"And now, my dearest" (Lenox wrote), "what more can I say, except—be of good courage, and write to me often. The rest, and there's a good deal of it, can't be put upon paper. That's the curse of separation. Start a picture, and throw your heart into your work, as I must into mine. God knows when I shall see you again. But trust me, Quita, as soon as ever I can, and dare, to put an end to this intolerable state of things.—Till then, and always, your devoted husband,——E. L."
It was the first time he had signed himself thus: and the envelope was addressed 'Miss Maurice'! The irony of it cut her to the quick. Tears of self-pity, flooding her eyes, startled her back to reality; and sent her stumbling towards her own room.

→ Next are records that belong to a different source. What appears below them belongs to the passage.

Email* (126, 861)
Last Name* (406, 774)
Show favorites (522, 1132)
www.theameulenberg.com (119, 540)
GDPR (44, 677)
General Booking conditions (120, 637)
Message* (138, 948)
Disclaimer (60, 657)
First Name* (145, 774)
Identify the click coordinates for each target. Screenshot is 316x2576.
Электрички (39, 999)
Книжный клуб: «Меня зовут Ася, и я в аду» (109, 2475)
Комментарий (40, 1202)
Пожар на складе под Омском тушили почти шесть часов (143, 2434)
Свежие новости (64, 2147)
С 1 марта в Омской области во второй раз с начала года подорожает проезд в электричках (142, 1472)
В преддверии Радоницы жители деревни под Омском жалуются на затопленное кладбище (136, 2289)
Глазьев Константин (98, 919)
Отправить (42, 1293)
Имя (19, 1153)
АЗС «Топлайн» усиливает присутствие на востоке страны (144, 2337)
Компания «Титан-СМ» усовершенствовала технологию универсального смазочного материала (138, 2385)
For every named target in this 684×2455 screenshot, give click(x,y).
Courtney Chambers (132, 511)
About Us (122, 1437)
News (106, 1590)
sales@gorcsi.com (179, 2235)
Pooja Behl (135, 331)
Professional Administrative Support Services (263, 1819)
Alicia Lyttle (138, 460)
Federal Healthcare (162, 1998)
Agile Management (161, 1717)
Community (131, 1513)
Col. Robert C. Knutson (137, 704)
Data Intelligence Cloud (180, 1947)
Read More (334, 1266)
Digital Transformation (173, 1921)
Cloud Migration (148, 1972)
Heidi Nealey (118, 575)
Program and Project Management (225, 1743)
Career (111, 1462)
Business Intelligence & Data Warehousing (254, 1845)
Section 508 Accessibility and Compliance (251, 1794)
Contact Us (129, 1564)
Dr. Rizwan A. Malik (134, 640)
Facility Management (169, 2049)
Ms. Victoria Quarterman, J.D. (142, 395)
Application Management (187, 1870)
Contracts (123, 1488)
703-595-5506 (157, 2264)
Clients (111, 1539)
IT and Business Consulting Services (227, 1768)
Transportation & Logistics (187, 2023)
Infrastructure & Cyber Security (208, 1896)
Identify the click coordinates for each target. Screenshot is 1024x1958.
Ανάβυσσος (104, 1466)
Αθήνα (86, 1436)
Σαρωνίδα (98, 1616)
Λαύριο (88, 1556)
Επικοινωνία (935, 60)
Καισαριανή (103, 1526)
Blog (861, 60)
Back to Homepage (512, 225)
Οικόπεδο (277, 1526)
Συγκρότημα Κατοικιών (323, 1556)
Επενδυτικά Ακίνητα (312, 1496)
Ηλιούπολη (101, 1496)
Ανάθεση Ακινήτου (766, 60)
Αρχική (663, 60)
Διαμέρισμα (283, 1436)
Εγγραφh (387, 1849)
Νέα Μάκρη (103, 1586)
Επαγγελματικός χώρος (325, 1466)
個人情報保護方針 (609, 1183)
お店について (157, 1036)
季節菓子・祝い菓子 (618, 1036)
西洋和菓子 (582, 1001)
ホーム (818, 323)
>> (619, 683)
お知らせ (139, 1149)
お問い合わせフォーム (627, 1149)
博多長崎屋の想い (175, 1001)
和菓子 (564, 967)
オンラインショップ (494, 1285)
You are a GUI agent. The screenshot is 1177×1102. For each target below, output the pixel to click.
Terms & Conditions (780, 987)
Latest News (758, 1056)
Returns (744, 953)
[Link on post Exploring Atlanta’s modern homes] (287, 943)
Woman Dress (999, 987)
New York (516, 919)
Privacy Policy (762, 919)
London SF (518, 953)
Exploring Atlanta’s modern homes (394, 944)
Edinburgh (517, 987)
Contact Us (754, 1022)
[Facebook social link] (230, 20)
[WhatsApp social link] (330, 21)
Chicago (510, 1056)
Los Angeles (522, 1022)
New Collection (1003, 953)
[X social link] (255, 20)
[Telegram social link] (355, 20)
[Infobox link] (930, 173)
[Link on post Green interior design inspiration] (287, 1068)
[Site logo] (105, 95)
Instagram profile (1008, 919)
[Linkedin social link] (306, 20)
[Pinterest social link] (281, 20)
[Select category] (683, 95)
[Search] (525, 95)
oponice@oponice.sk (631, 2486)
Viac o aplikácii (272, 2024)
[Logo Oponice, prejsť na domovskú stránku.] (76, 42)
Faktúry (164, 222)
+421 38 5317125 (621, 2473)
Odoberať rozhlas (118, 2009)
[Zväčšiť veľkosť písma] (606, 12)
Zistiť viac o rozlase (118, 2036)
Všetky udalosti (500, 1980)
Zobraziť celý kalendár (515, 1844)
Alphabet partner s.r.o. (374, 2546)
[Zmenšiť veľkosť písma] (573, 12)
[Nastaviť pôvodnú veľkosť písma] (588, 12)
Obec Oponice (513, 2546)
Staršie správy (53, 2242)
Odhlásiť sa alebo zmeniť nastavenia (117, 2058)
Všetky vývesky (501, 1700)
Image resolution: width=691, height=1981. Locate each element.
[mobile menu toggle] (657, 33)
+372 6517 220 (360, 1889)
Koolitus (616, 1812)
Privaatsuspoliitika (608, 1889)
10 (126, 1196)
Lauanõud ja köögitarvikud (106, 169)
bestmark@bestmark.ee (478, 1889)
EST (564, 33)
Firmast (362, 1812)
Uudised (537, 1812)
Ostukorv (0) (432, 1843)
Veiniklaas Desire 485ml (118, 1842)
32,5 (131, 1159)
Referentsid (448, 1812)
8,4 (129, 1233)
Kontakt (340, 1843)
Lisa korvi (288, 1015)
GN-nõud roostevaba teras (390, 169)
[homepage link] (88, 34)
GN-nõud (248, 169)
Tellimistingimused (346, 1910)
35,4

But before she could reach it, Michael's voice arrested her.
"Come on, Quita," he shouted good-humouredly. "Where are you off to?
I want my breakfast."
She turned upon him a face distorted with grief.
"Parbleu, chérie, qu'y-a-t'il a maintenant?" he demanded, with an odd mingling of irritation and concern.
"Cholera at Dera Ishmael—Eldred's gone down this morning. . . ." Then tears overwhelmed her, and he turned sharply away. "Oh go, . . . go, and have your breakfast, Michel; and let me be. I want nothing, nothing, but to be left alone."
And vanishing into her room, she bolted the door behind her.
Maurice frowned, and sighed. In all his knowledge of her, Quita had never so completely lost her self-control. It was quite upsetting: and he disliked being upset the first thing in the morning. It put him out of tune for the rest of the day. But after all . . one must eat. And he retraced his steps to the dining-room.
"I wish to heaven she had never discovered this uncomfortable husband of hers!" he reflected as he went "Since he will neither marry her, nor leave her alone; and it is we who have to suffer for his heroics!"
For all that, he found speedy consolation in the thought that at ten o'clock a new 'subject' was coming to sit to him:—a wrinkled hag, whom he had met on his way back from Jundraghat, bent half double under a towering load of grass, her neutral-tinted tunic and draped trousers relieved by the scarlet of betel-nut on her lips and gums, and by a goat's-hair necklet strung with raw lumps of amber and turquoise, interset with three plaques of beaten silver;—the only form of savings bank known to these simple children of the hills.